(Page images and extracted text)
* * * * * * * * *

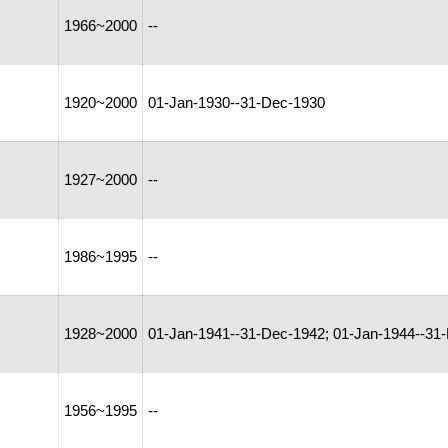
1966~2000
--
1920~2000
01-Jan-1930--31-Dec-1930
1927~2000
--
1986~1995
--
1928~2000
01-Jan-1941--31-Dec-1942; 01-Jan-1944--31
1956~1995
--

* * * * * * * * *

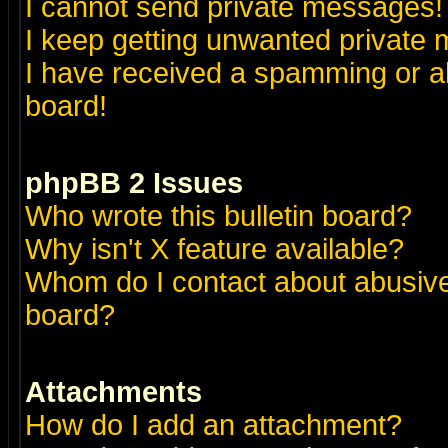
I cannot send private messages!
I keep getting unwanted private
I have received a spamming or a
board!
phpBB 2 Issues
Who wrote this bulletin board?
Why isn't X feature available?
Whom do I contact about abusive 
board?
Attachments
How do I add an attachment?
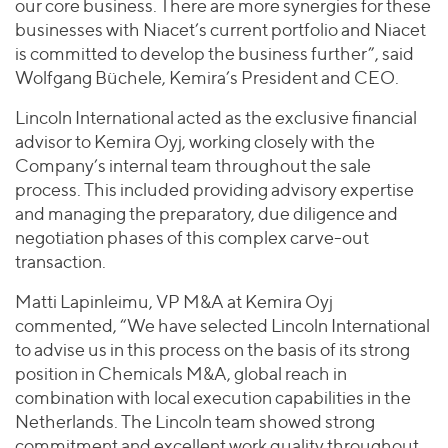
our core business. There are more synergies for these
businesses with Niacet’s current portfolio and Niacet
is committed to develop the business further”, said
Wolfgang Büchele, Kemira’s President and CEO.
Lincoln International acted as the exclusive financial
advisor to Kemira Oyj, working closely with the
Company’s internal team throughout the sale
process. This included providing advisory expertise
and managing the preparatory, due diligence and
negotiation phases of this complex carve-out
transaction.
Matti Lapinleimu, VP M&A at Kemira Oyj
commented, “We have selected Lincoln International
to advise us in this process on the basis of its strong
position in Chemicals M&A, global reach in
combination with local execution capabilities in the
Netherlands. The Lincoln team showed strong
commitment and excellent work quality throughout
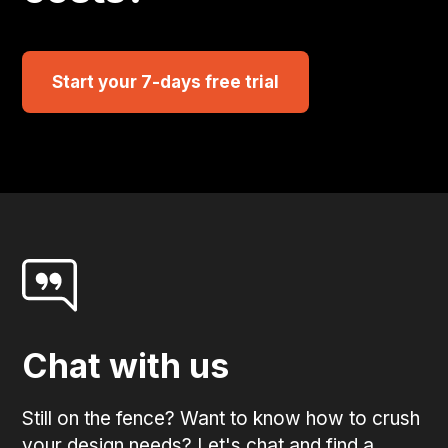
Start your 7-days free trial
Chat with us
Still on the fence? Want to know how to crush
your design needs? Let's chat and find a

* * * * * * * * *

§ EXERCISE:
List every line in the records above that contains the word "strong".

§ SOLUTION FOR THIS TASK:
to advise us in this process on the basis of its strong
Netherlands. The Lincoln team showed strong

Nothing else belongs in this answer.